* DATA FOR THIS TASK:
== == ==

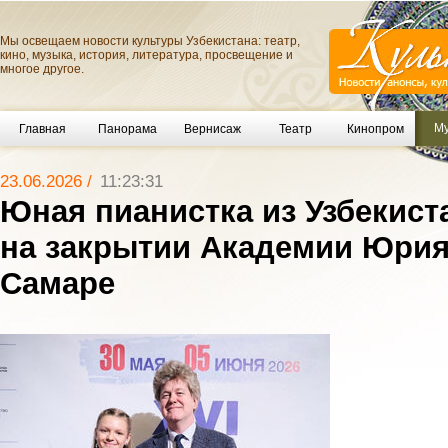
Мы освещаем новости культуры Узбекистана: театр,
кино, музыка, история, литература, просвещение и
многое другое.
Му
Главная
Панорама
Вернисаж
Театр
Кинопром
23.06.2026 /
11:23:31
Юная пианистка из Узбекист
на закрытии Академии Юрия
Самаре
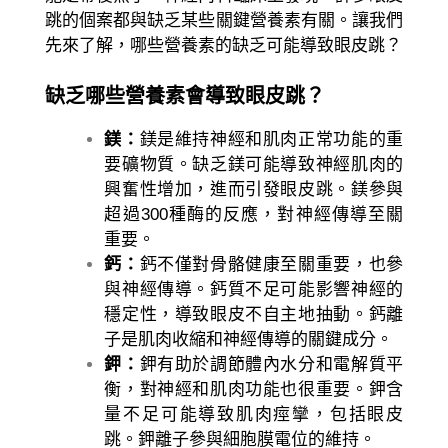
跳的個案都與缺乏某些關鍵營養素有關。讓我們
先來了解，哪些營養素的缺乏可能導致眼皮跳？
缺乏哪些營養素會導致眼皮跳？
鎂：
鎂是維持神經和肌肉正常功能的重
要礦物質。缺乏鎂可能導致神經肌肉的
興奮性增加，進而引發眼皮跳。鎂參與
超過300種酶的反應，對神經傳導至關
重要。
鈣：
鈣不僅對骨骼健康至關重要，也參
與神經傳導。鈣質不足可能影響神經的
穩定性，導致眼皮不自主地抽動。鈣離
子是肌肉收縮和神經傳導的關鍵成分。
鉀：
鉀有助於調節體內水分和電解質平
衡，對神經和肌肉功能也很重要。鉀含
量不足可能導致肌肉痙攣，包括眼皮
跳。鉀離子參與細胞膜電位的維持。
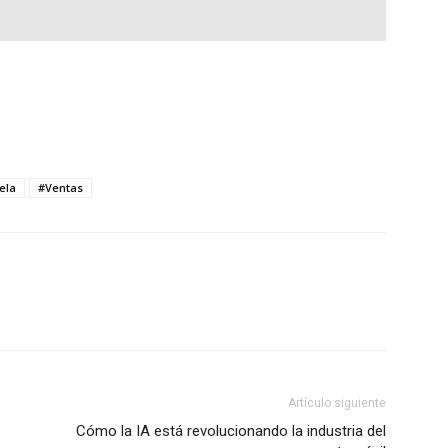
ela
#Ventas
Artículo siguiente
Cómo la IA está revolucionando la industria del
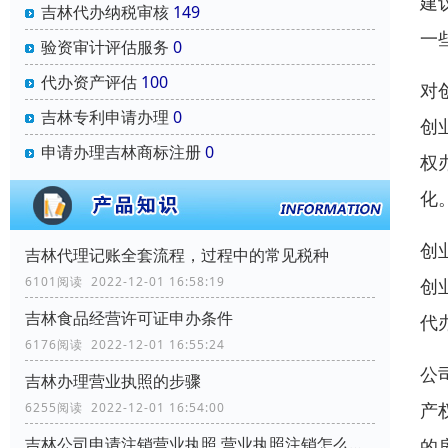
建
吉林代办纳税审核
149
一
验资审计评估服务
0
代办资产评估
100
对
吉林专利申请办理
0
创
申请办理吉林商标注册
0
权
化
创
吉林代理记账全套流程，过程中的常见税种
6101阅读 2022-12-01 16:58:19
创
吉林食品经营许可证申办条件
代
6176阅读 2022-12-01 16:55:24
公
吉林办理营业执照的步骤
产
6255阅读 2022-12-01 16:54:00
吉林公司申请注销营业执照,营业执照注销怎么办理
的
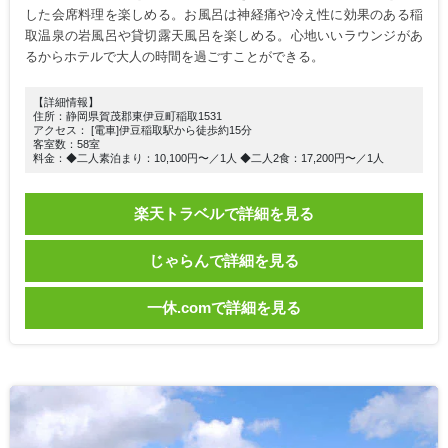
した会席料理を楽しめる。お風呂は神経痛や冷え性に効果のある稲
取温泉の岩風呂や貸切露天風呂を楽しめる。心地いいラウンジがあ
るからホテルで大人の時間を過ごすことができる。
【詳細情報】
住所：静岡県賀茂郡東伊豆町稲取1531
アクセス： [電車]伊豆稲取駅から徒歩約15分
客室数：58室
料金：◆二人素泊まり：10,100円〜／1人 ◆二人2食：17,200円〜／1人
楽天トラベルで詳細を見る
じゃらんで詳細を見る
一休.comで詳細を見る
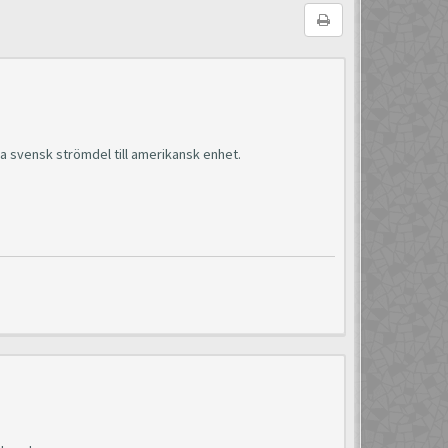
 svensk strömdel till amerikansk enhet.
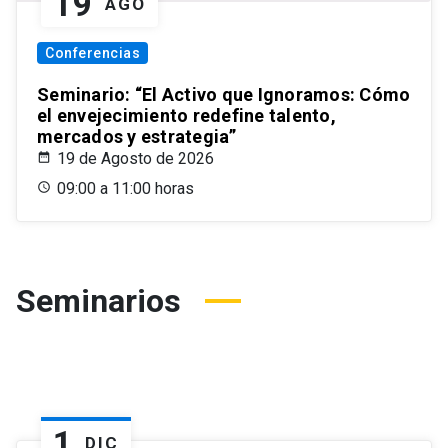
19
AGO
Conferencias
Seminario: “El Activo que Ignoramos: Cómo
el envejecimiento redefine talento,
mercados y estrategia”
19 de Agosto de 2026
09:00 a 11:00 horas
Seminarios
1
DIC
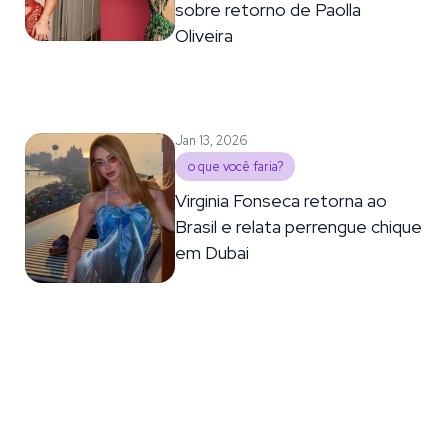
sobre retorno de Paolla
Oliveira
Jan 13, 2026
o que você faria?
Virginia Fonseca retorna ao
Brasil e relata perrengue chique
em Dubai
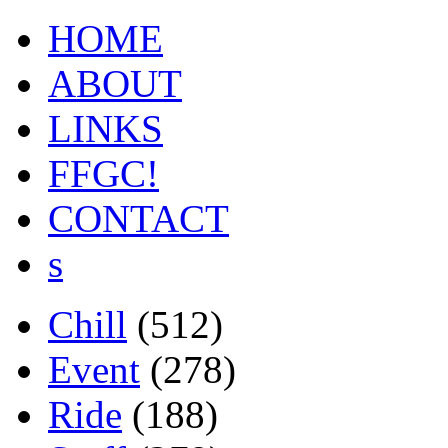
HOME
ABOUT
LINKS
FFGC!
CONTACT
s
Chill
(512)
Event
(278)
Ride
(188)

== == ==

* GOAL OF THE EXERCISE:
Your task is to give again, unchanged, the lines from the line that contains "o que você faria?" to the end of the records. Include both end lines but no pictures.

* WRITTEN ANSWER:
o que você faria?
Virginia Fonseca retorna ao
Brasil e relata perrengue chique
em Dubai
HOME
ABOUT
LINKS
FFGC!
CONTACT
s
Chill
(512)
Event
(278)
Ride
(188)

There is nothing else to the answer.